Stephenson se acercó al banco de Miami Heat para escuchar las indicaciones de Spoelstra |
Por Bruno Altieri
ESPN.com
El jugador nocivo sopla en la cara de la estrella del equipo rival. La provocación espera una reacción que no llega. Se acerca, busca hacerlo un poco más insoportable. Va un poco más a fondo, las cámaras lo persiguen y el juego continúa.
El jugador nocivo se cree más vivo que los demás. Extrovertido, irritante, burlón. Necesita llamar la atención todo el tiempo, de manera desmedida. Adoración como modus operandi, de manera recurrente, el jugador nocivo concluye que siempre es el líder de la clase. Su progreso es estratosférico: cada noche sube un bloque más en la escalera hacia la estupidez total. Hacia el potencial escándalo. Lo que pasó ayer, hoy deja de ser suficiente. La necesidad de exposición -y aprobación- se torna tan ridícula como insoportable.
El jugador nocivo se acerca al banco rival. Espera que el entrenador hable con sus dirigidos para acercar su oído. No entiende nada de lo que hablan, pero él se acerca. No importa lo que se diga ni lo que obtenga, él se irá feliz y los rivales lo mirarán con pena. Al jugador nocivo sólo le importa la actitud de ser siempre una piedra en el zapato, una picazón recurrente en la parte baja de la espalda. La televisión nacional lo enfoca en primer plano y sus gestos desnudan una ignorancia atrevida: el mundo se ríe de él y él cree estar riéndose del mundo.
El jugador nocivo es egoísta. Su crianza deportiva tiene que ver con el sálvese quien pueda, a cualquier costo. Su juego NBA es un radiografía de lo que conoció en su construcción: básquetbol de anteojeras nacido en el playground, creciendo a costa del resto sin que el resto importe demasiado.
Una bomba atómica comprimida, un desafío uno contra uno contra sus propias circunstancias, entendidas como el resultado final de su propio partido.
El jugador nocivo no ve más allá de sus zapatos. Se trastabilla consigo mismo y cae al piso por atar uno con el otro, en una carrera hacia el punto más alto del egocentrismo. Está convencido de que todo es válido para ganar, sin entender que la simulación, la provocación, la burla son armas cortoplacistas en un juego que enseña, con una multitud de ejemplos, el valor del largo plazo. Toma el balón y ya nada tiene sentido. Ni él mismo sabe lo que va a hacer, en una búsqueda absurda de apropiarse del escenario todo el tiempo, de manera forzada.

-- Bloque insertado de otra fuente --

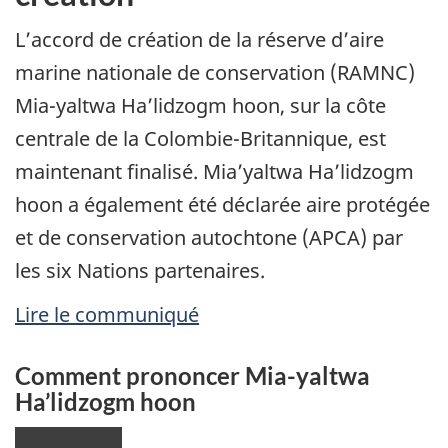
L’accord de création de la réserve d’aire
marine nationale de conservation (RAMNC)
Mia-yaltwa Ha’lidzogm hoon, sur la côte
centrale de la Colombie-Britannique, est
maintenant finalisé. Mia’yaltwa Ha’lidzogm
hoon a également été déclarée aire protégée
et de conservation autochtone (APCA) par
les six Nations partenaires.
Lire le communiqué
Comment prononcer Mia-yaltwa
Ha’lidzogm hoon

El jugador nocivo es bocón. Considera que, a partir de sus palabras, puede cambiar el universo de lo que ya fue escrito. Toma un micrófono y desafía, agravia, insulta. No le importa el sentido de pertenencia, porque juega para él mismo. Sus compañeros ni siquiera están en el orden de prioridades. La prensa, oportunista, se aprovecha de esta clase de muchachos. Cuando el jugador nocivo mida las consecuencias, ya será demasiado tarde.

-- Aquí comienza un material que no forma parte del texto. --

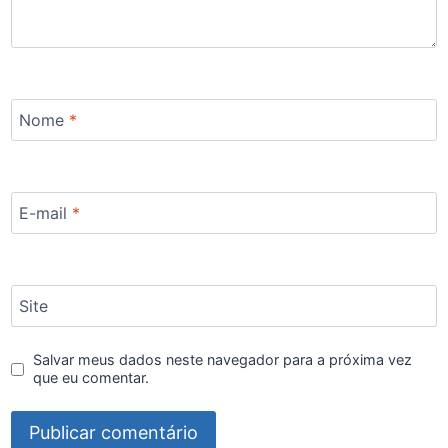
Nome
*
E-mail
*
Site
Salvar meus dados neste navegador para a próxima vez
que eu comentar.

El jugador nocivo considera que la excepción hace la regla. Que ganar una batalla es ganar la guerra. Que un partido es una serie completa, que la chicana tiene mérito y que la ventajita como fuerza recurrente puede aplastar al talento. Una astilla molesta al león, pero no lo mata.
El jugador nocivo, pese a todo, podría no serlo. Porque tiene talento para jugar al básquetbol. Porque cuando se emplea en una defensa lícita obtiene su cometido. Porque cuando cierra la boca se parece mucho más al jugador que quiso rescatar Larry Bird del mundo de la idiotez, pese a haber lidiado por años con el ya desaparecido Ron Artest. Porque bien vale la pena mirar el escenario completo y entender que nadie es el eje del mundo.
Lance Stephenson sopla de nuevo sobre la cara de LeBron James. La tontería mayúscula encuentra su punto más alto. El mundo, entonces, vuelve a señalarlo para reírse a carcajadas.
Él, envuelto en su propio cascarón de ignorancia, sonríe. Lo peor de todo: ni siquiera se da cuenta.